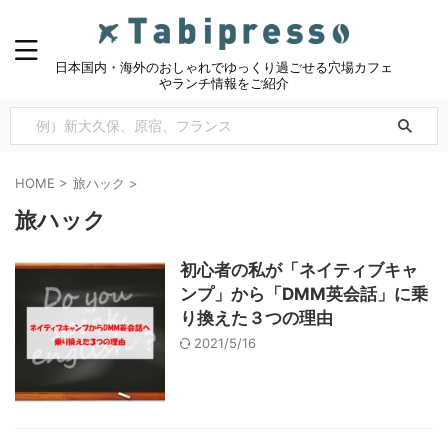
日本国内・海外のおしゃれでゆっくり過ごせる穴場カフェ
やランチ情報をご紹介
HOME
>
旅ハック
>
旅ハック
初心者の私が「ネイティブキャ
ンプ」から「DMM英会話」に乗
り換えた３つの理由
2021/5/16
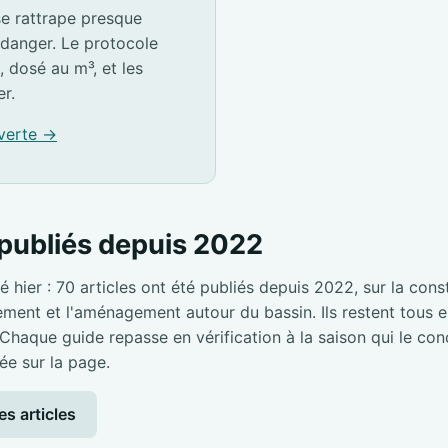
e rattrape presque
idanger. Le protocole
, dosé au m³, et les
er.
 verte →
publiés depuis 2022
é hier : 70 articles ont été publiés depuis 2022, sur la cons
pement et l'aménagement autour du bassin. Ils restent tous en
 Chaque guide repasse en vérification à la saison qui le con
ée sur la page.
es articles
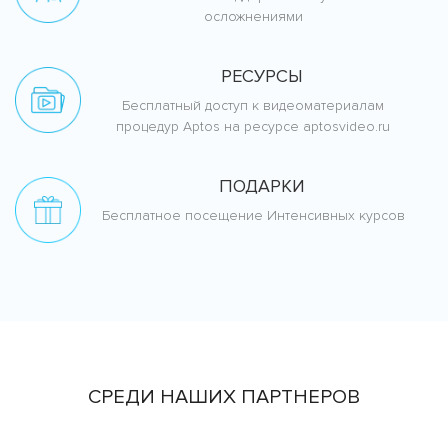
осложнениями
РЕСУРСЫ
Бесплатный доступ к видеоматериалам
процедур Aptos на ресурсе aptosvideo.ru
ПОДАРКИ
Бесплатное посещение Интенсивных курсов
СРЕДИ НАШИХ ПАРТНЕРОВ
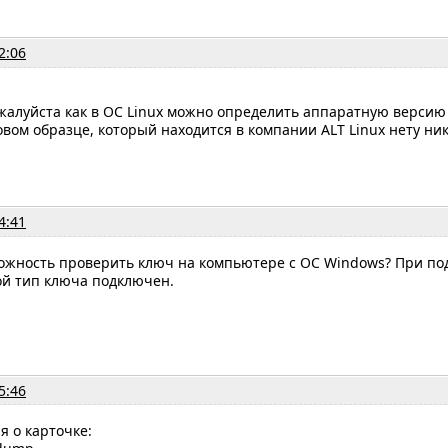
2:06
жалуйста как в ОС Linux можно определить аппаратную версию
вом образце, который находится в компании ALT Linux нету ни
4:41
зможность проверить ключ на компьютере с ОС Windows? При п
ой тип ключа подключен.
5:46
 о карточке:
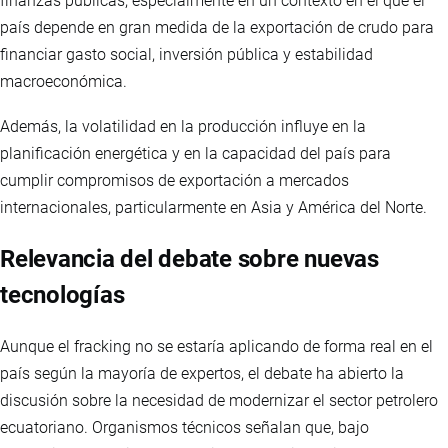
finanzas públicas, especialmente en un contexto en el que el
país depende en gran medida de la exportación de crudo para
financiar gasto social, inversión pública y estabilidad
macroeconómica.
Además, la volatilidad en la producción influye en la
planificación energética y en la capacidad del país para
cumplir compromisos de exportación a mercados
internacionales, particularmente en Asia y América del Norte.
Relevancia del debate sobre nuevas
tecnologías
Aunque el fracking no se estaría aplicando de forma real en el
país según la mayoría de expertos, el debate ha abierto la
discusión sobre la necesidad de modernizar el sector petrolero
ecuatoriano. Organismos técnicos señalan que, bajo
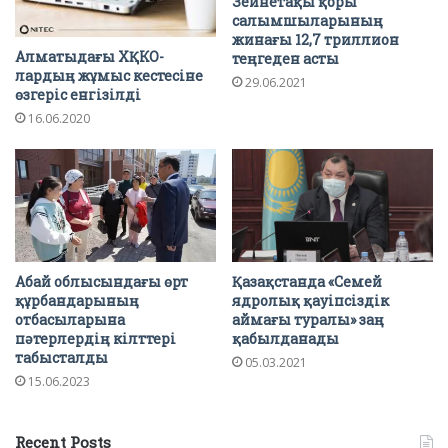
Зейнетақы қоры
салымшыларының
жинағы 12,7 триллион
Алматыдағы ХҚКО-
теңгеден асты
лардың жұмыс кестесіне
29.06.2021
өзгеріс енгізілді
16.06.2020
Абай облысындағы өрт
Қазақстанда «Семей
құрбандарының
ядролық қауіпсіздік
отбасыларына
аймағы туралы» заң
пәтерлердің кілттері
қабылданады
табысталды
05.03.2021
15.06.2023
Recent Posts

# Exercise description:
All pictures are to be dropped, and the records above returned exactly.

# Answer to this problem:
日本国内・海外のおしゃれでゆっくり過ごせる穴場カフェ
やランチ情報をご紹介
HOME
>
旅ハック
>
旅ハック
初心者の私が「ネイティブキャ
ンプ」から「DMM英会話」に乗
り換えた３つの理由
2021/5/16
e rattrape presque
idanger. Le protocole
, dosé au m³, et les
er.
 verte →
publiés depuis 2022
é hier : 70 articles ont été publiés depuis 2022, sur la cons
pement et l'aménagement autour du bassin. Ils restent tous en
 Chaque guide repasse en vérification à la saison qui le con
ée sur la page.
es articles
осложнениями
РЕСУРСЫ
Бесплатный доступ к видеоматериалам
процедур Aptos на ресурсе aptosvideo.ru
ПОДАРКИ
Бесплатное посещение Интенсивных курсов
СРЕДИ НАШИХ ПАРТНЕРОВ
2:06
жалуйста как в ОС Linux можно определить аппаратную версию
вом образце, который находится в компании ALT Linux нету ни
4:41
зможность проверить ключ на компьютере с ОС Windows? При п
ой тип ключа подключен.
5:46
 о карточке:
finanzas públicas, especialmente en un contexto en el que el
país depende en gran medida de la exportación de crudo para
financiar gasto social, inversión pública y estabilidad
macroeconómica.
Además, la volatilidad en la producción influye en la
planificación energética y en la capacidad del país para
cumplir compromisos de exportación a mercados
internacionales, particularmente en Asia y América del Norte.
Relevancia del debate sobre nuevas
tecnologías
Aunque el fracking no se estaría aplicando de forma real en el
país según la mayoría de expertos, el debate ha abierto la
discusión sobre la necesidad de modernizar el sector petrolero
ecuatoriano. Organismos técnicos señalan que, bajo
Зейнетақы қоры
салымшыларының
жинағы 12,7 триллион
Алматыдағы ХҚКО-
теңгеден асты
лардың жұмыс кестесіне
29.06.2021
өзгеріс енгізілді
16.06.2020
Абай облысындағы өрт
Қазақстанда «Семей
құрбандарының
ядролық қауіпсіздік
отбасыларына
аймағы туралы» заң
пәтерлердің кілттері
қабылданады
табысталды
05.03.2021
15.06.2023
Recent Posts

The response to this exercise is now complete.